Mark Leary (2008). The curse of the self: Self-awareness, egotism, and the quality of human life. Oxford, UK: Oxford University Press.
Our capacity for self-reflection is a large part of what makes us human. It allows us to think about and learn from our past successes and failures, to see ourselves somewhat as others see us, and to contemplate and plan our futures. However, that same capacity also contributes to human misery. Over-emphasis on the self can lead to fruitless rumination, crippling self-conscious anxiety, egocentric selfishness and narcissism, and life-threatening depression when the bubble of self-inflation breaks or fails to materialize. Leary is the social psychologist who developed the sociometer theory of self-esteem. In this book, for the general reader, he writes clearly and persuasively about the dark side of too much focus on the self and too little focus on the world outside ourselves.
Dan Ariely (2010). Predictably irrational: The hidden forces that shape our decisions. New York, NY: HarperCollins.
Ariely is one of a new breed of economist who is bringing psychology to bear in understanding how people make economic decisions. With experiments, logic, and humor he explains here why we often work harder for nothing than for money, why our choices of what to buy often have little to do with their actual value, and why we sometimes do and sometimes don’t behave in accordance with our moral values.

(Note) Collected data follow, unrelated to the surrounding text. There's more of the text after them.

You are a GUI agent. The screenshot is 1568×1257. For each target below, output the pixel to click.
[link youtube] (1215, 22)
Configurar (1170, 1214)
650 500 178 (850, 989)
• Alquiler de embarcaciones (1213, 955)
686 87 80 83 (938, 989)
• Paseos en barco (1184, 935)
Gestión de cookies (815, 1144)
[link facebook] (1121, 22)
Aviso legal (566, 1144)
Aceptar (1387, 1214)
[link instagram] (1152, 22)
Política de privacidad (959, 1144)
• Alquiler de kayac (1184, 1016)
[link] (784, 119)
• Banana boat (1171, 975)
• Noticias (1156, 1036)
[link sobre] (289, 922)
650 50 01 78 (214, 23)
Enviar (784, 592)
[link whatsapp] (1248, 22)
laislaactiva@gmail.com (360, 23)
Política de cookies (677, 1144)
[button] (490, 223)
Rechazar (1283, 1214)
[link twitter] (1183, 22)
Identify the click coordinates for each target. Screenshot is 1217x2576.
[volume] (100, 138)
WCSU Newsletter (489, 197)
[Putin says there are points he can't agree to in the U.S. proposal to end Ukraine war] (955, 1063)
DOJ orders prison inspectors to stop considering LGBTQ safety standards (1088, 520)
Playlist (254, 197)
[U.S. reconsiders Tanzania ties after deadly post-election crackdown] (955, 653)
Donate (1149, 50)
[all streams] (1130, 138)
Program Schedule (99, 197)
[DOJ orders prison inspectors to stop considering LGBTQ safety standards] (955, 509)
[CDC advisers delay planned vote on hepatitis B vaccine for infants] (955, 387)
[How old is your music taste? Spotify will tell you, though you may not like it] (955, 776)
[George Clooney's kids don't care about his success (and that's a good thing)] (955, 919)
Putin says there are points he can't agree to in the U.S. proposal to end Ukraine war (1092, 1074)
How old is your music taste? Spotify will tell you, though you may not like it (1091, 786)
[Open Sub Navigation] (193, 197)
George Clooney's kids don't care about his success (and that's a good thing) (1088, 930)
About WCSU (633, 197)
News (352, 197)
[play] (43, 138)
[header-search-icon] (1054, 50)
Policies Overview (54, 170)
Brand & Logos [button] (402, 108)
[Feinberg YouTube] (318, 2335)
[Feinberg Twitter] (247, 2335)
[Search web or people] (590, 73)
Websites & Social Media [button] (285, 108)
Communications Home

Roy Baumeister and John Tierney (2012). Willpower: Rediscovering the greatest human strength. New York: NY: Penguin Books.
In this book Baumeister teams up with science writer John Tierney to tackle the issue of willpower, a close cousin to self-control. Baumeister and Tierney look at the science of willpower, much of it stemming from Baumeister’s own research, and produce a highly readable book that is both scientifically accurate and applicable to almost everyone’s daily life.
Carolyn Cunningham (Ed.) (2012). Social networking and impression management: Self-presentation in the digital age. Lanham, MD: Lexington Books.
This collection of chapters written by several communication experts explores the ways people in the western world interact via digital means. By referencing current events as examples, the authors help readers understand the ways in which the internet is changing how people engage in self-management. The authors cite current research on behavior as it pertains to social networking sites versus face to face interactions. If you want to know where 21st century communication is headed, this is a good place to start.